My last post was actually going to be what this post is, but then i ended up getting distracted and figured that it made more sense as two posts. (This seems to be a fairly common issue when i write posts).

As I've already mentioned, I'm incredibly excited about Team System. Why? Because it seems to address pretty much every thing I need to do while writing software. So far I've seen that It has:

  • a bug tracking system, a source control system
  • a testing framework (both code and performance)
  • a project management system

Currently our team uses different products for each of these tasks. They're not integrated very well (except through adhoc solutions) and i find myself having to take care of managing propogation of a lot of data myself. The idea of having enterprise level implementations of this, along with strong integration into the IDE I'm using, has me standing here going "now! now! now!"

Howevever, there are some serious issues that I'm not sure how to resolve. The simplest to examine is the case of source control. Source control is an absolutely critical service that we need. There isn't a day that goes by where I don't actively use it and navigate the history of the source in our code base. It's not uncommon to need to go back several year sometimes (especially when I'm working on bug fixes for the code base that existed before I got here). I've heard from people in other companies that lost their source history at some point. Years later they were still realing from the loss. Losing this history doesn't necessarily have to come from bugs, but jsut from the natural evolution of the software. What if they introduce a breaking change into their schemas? It seems unlikely that they'll have the time to release a set of tools to take all my old work and put it into the new system. Of course, this would be required once we shipped, but it's unclear if we would get those gaurantees right now.
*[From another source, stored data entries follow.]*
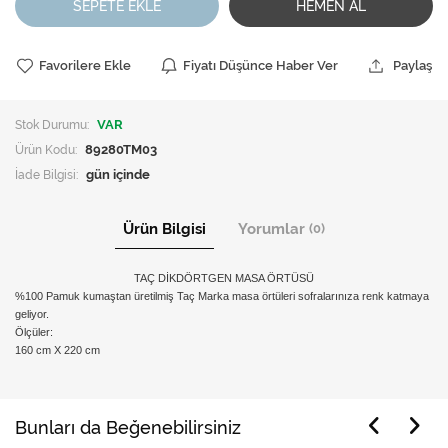
SEPETE EKLE
HEMEN AL
Favorilere Ekle
Fiyatı Düşünce Haber Ver
Paylaş
Stok Durumu:
VAR
Ürün Kodu:
89280TM03
İade Bilgisi:
Ürün Bilgisi
Yorumlar
(0)
TAÇ DİKDÖRTGEN MASA ÖRTÜSÜ
%100 Pamuk kumaştan üretilmiş Taç Marka masa örtüleri sofralarınıza renk katmaya
geliyor.
Ölçüler:
160 cm X 220 cm
Bunları da Beğenebilirsiniz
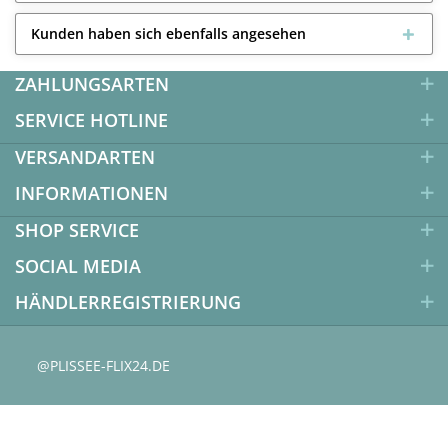
Kunden haben sich ebenfalls angesehen
ZAHLUNGSARTEN
SERVICE HOTLINE
VERSANDARTEN
INFORMATIONEN
SHOP SERVICE
SOCIAL MEDIA
HÄNDLERREGISTRIERUNG
@PLISSEE-FLIX24.DE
Another place where this is important is with my Unit tests. Unit tests are what I use to ensure quality and to allow me to change my code with the confidence that if i break anything it will be caught (and if it isn't caught then I'll just add a test to make sure it doesn't happen in the future). However, how can I do that if I can't trust the tests?

Are these services so critical that I can't dogfood them for the rest of the work I'm doing? Or are there steps that can be taken to make that possible?